= Exercise =
Exact transcription, pictures omitted: begin at the top line of the records below and end with the line bearing "Recover from a".

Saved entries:
·····

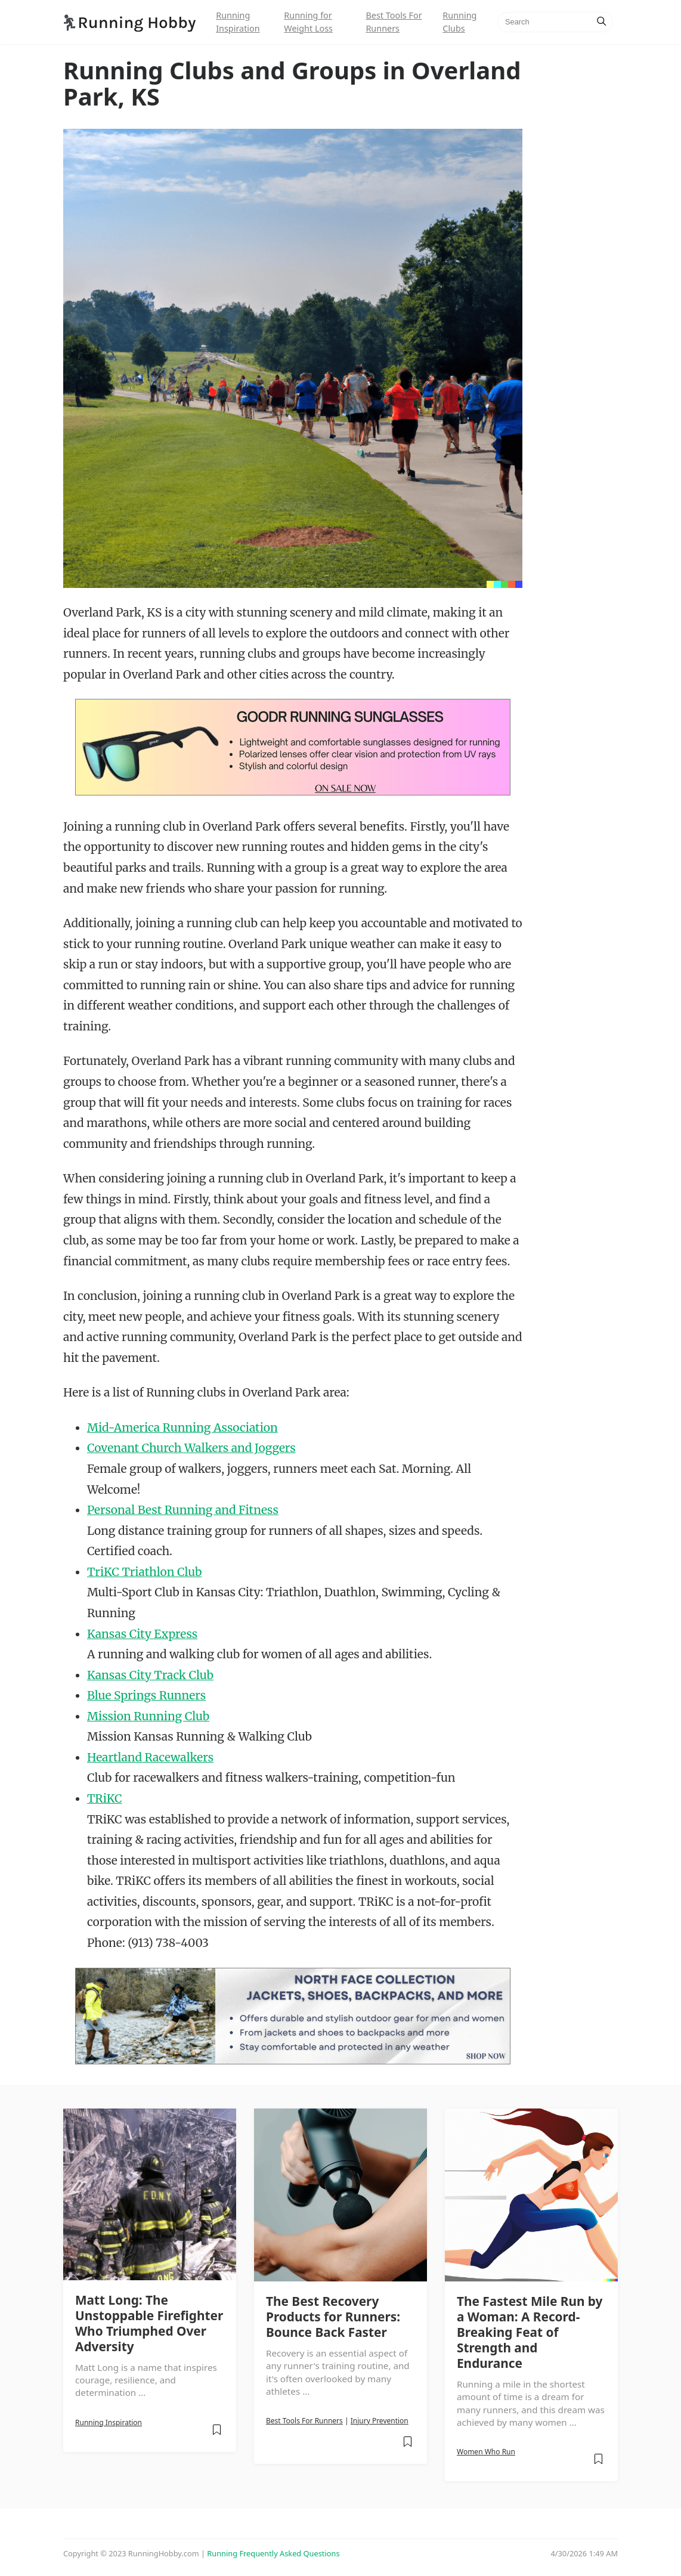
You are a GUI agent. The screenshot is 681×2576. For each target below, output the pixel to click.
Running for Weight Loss (308, 22)
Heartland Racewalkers (150, 1757)
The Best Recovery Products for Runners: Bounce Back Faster (333, 2316)
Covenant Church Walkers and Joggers (191, 1448)
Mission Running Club (148, 1716)
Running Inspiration (237, 22)
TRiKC (104, 1798)
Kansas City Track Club (150, 1675)
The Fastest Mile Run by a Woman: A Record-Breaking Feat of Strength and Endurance (530, 2332)
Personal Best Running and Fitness (182, 1510)
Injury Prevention (379, 2421)
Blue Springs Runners (146, 1695)
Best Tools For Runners (394, 22)
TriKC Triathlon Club (144, 1572)
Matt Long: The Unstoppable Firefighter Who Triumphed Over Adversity (149, 2323)
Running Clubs (459, 22)
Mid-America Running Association (182, 1427)
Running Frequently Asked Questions (273, 2553)
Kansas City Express (142, 1634)
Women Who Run (486, 2452)
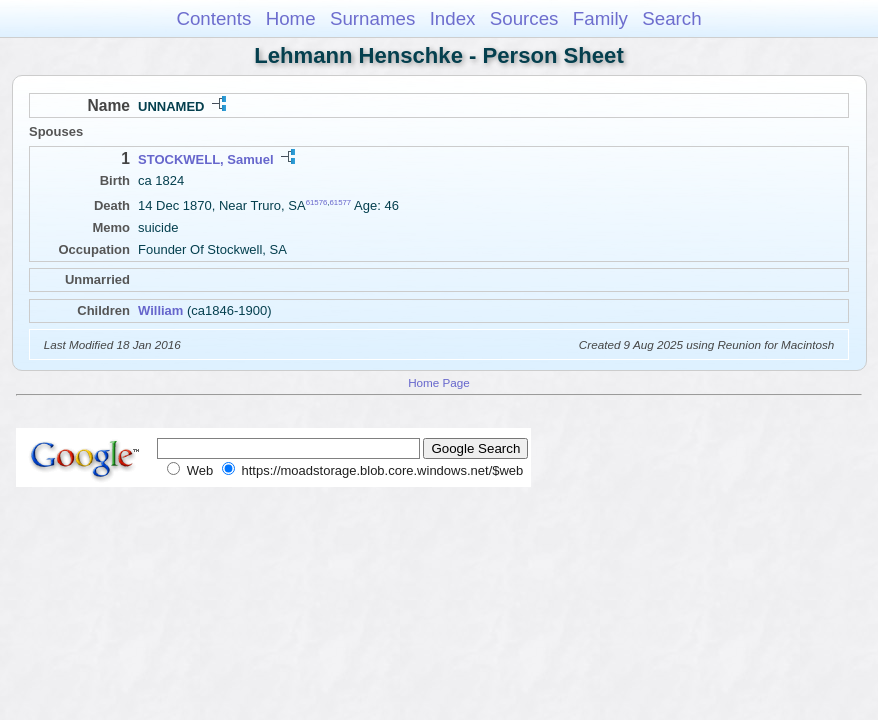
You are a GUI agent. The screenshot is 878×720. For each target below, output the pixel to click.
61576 (317, 202)
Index (453, 18)
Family (600, 18)
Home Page (439, 382)
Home (291, 18)
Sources (524, 18)
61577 (341, 202)
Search (671, 18)
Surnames (372, 18)
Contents (213, 18)
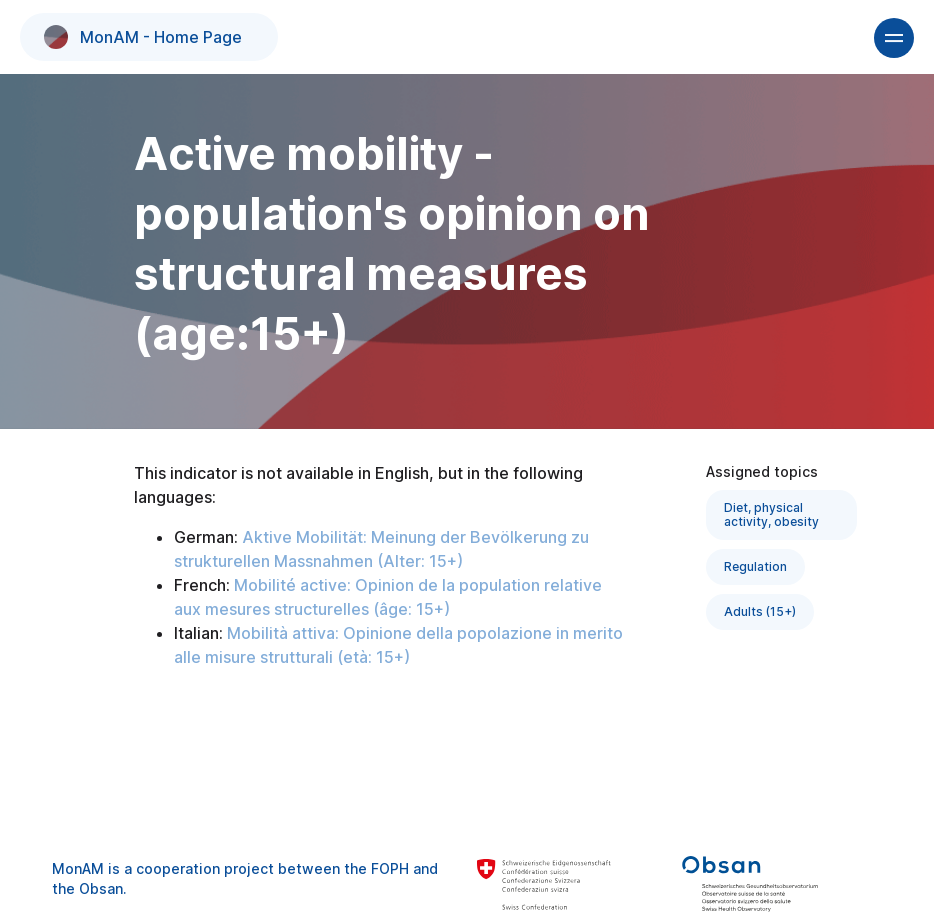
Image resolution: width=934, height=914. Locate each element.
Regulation (755, 566)
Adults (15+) (760, 611)
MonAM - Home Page (143, 37)
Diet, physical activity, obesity (771, 514)
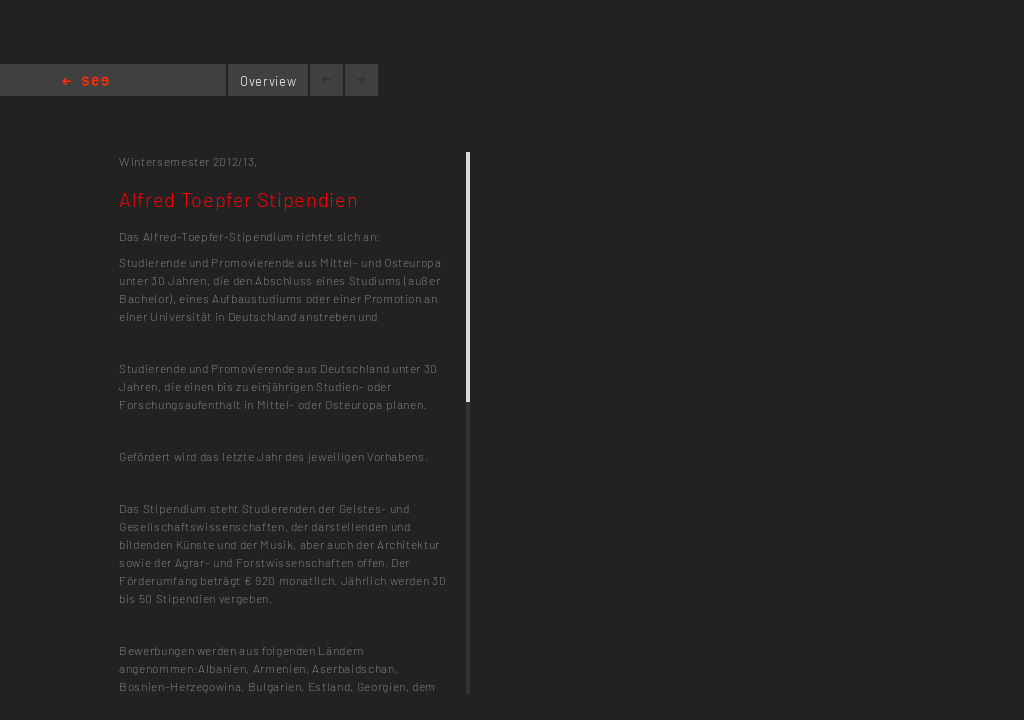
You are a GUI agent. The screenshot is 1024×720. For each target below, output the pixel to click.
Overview (268, 81)
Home (85, 82)
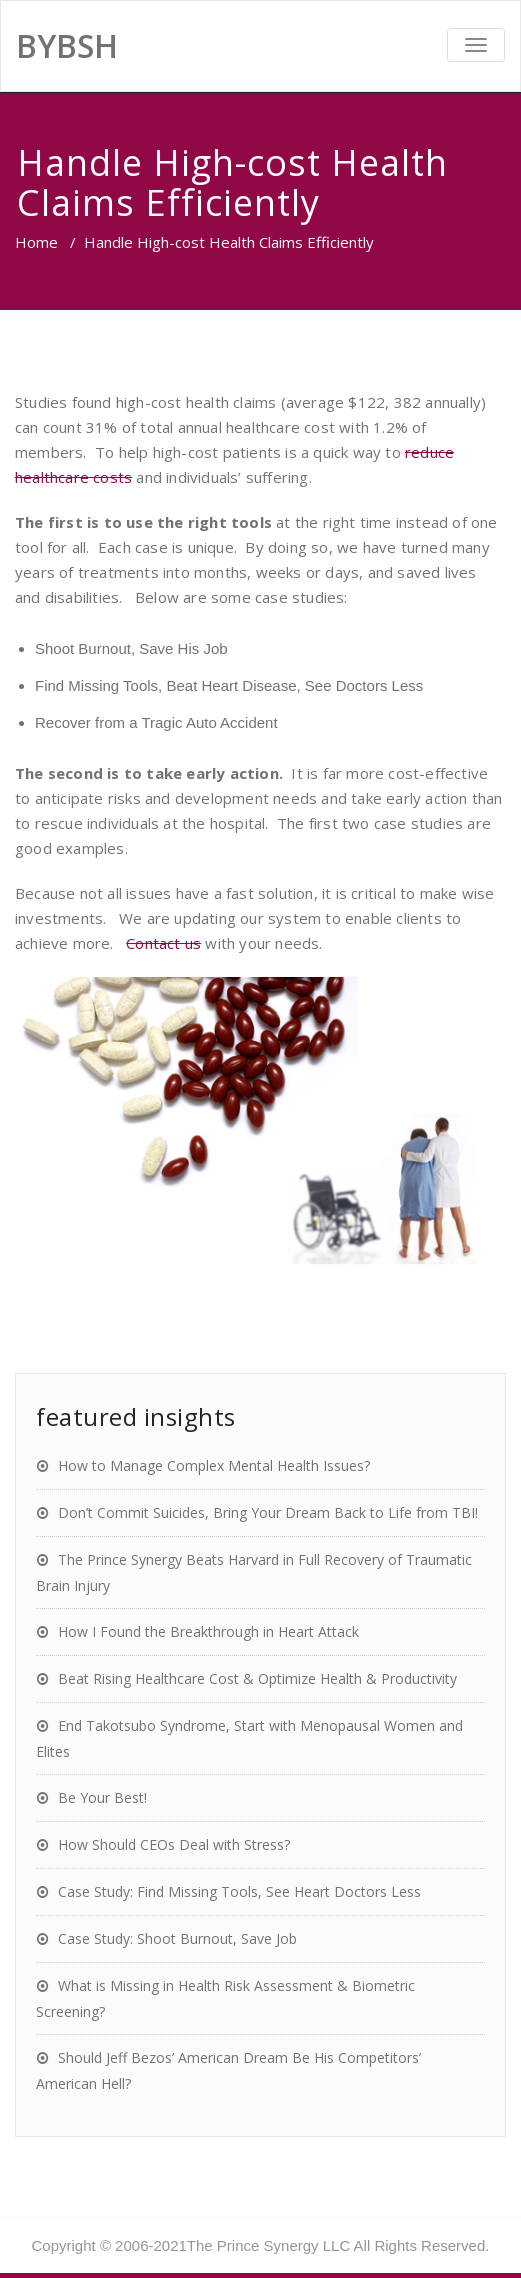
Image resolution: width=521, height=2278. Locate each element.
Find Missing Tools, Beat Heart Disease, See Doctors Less (229, 685)
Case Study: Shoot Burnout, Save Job (177, 1938)
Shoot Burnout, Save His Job (131, 648)
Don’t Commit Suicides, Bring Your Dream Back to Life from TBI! (268, 1512)
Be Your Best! (102, 1797)
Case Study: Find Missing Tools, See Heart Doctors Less (239, 1891)
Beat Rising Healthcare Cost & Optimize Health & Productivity (257, 1678)
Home (36, 242)
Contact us (163, 943)
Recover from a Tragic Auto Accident (156, 722)
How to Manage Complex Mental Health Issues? (214, 1465)
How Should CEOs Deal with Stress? (174, 1844)
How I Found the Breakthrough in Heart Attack (208, 1631)
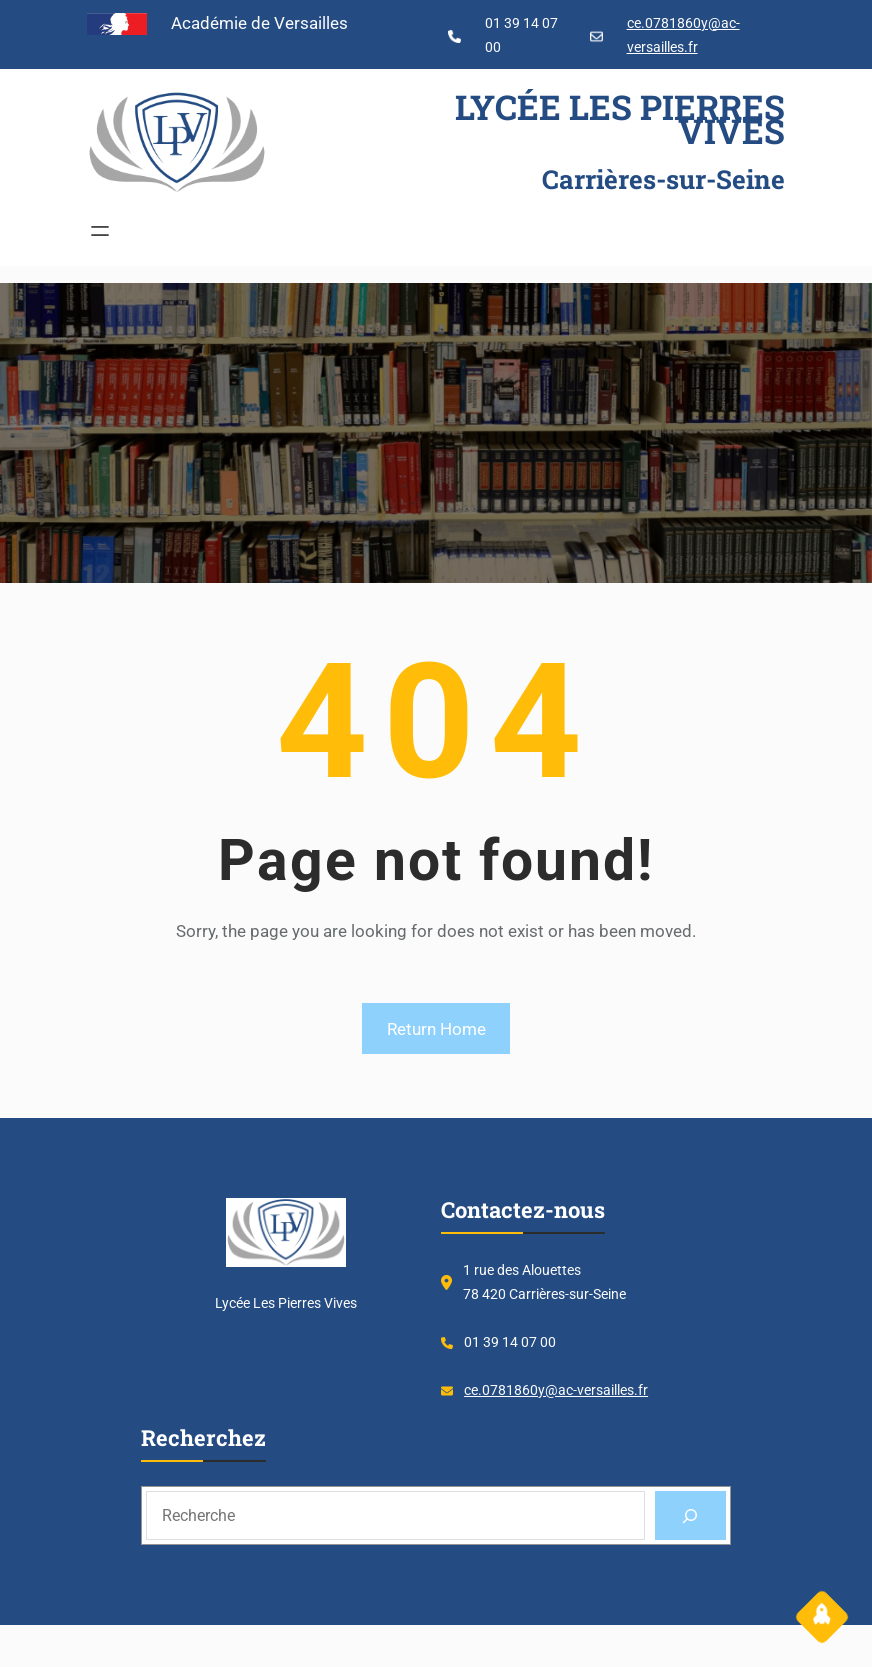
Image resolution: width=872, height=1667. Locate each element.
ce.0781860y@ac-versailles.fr (556, 1390)
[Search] (690, 1515)
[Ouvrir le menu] (100, 231)
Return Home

·····

= Response below =
You are a GUI agent. The screenshot is 681×2576. For each target below, output the pixel to click.
Running for Weight Loss (308, 22)
Heartland Racewalkers (150, 1757)
The Best Recovery Products for Runners: Bounce Back Faster (333, 2316)
Covenant Church Walkers and Joggers (191, 1448)
Mission Running Club (148, 1716)
Running Inspiration (237, 22)
TRiKC (104, 1798)
Kansas City Track Club (150, 1675)
The Fastest Mile Run by a Woman: A Record-Breaking Feat of Strength and Endurance (530, 2332)
Personal Best Running and Fitness (182, 1510)
Injury Prevention (379, 2421)
Blue Springs Runners (146, 1695)
Best Tools For Runners (394, 22)
TriKC Triathlon Club (144, 1572)
Matt Long: The Unstoppable Firefighter Who Triumphed Over Adversity (149, 2323)
Running Clubs (459, 22)
Mid-America Running Association (182, 1427)
Running Frequently Asked Questions (273, 2553)
Kansas City Express (142, 1634)
Women Who Run (486, 2452)
You are a GUI agent. The screenshot is 878×720. For each target below, output the pixel to click.
61576 (317, 202)
Index (453, 18)
Family (600, 18)
Home Page (439, 382)
Home (291, 18)
Sources (524, 18)
61577 (341, 202)
Search (671, 18)
Surnames (372, 18)
Contents (213, 18)
Image resolution: width=934, height=914. Locate each element.
Regulation (755, 566)
Adults (15+) (760, 611)
MonAM - Home Page (143, 37)
Diet, physical activity, obesity (771, 514)
You are a GUI agent. The screenshot is 1024×720. For each target below, output the pixel to click.
Overview (268, 81)
Home (85, 82)
Image resolution: width=521, height=2278. Locate each element.
Find Missing Tools, Beat Heart Disease, See Doctors Less (229, 685)
Case Study: Shoot Burnout, Save Job (177, 1938)
Shoot Burnout, Save His Job (131, 648)
Don’t Commit Suicides, Bring Your Dream Back to Life from TBI! (268, 1512)
Be Your Best! (102, 1797)
Case Study: Find Missing Tools, See Heart Doctors Less (239, 1891)
Beat Rising Healthcare Cost & Optimize Health & Productivity (257, 1678)
Home (36, 242)
Contact us (163, 943)
Recover from a Tragic Auto Accident (156, 722)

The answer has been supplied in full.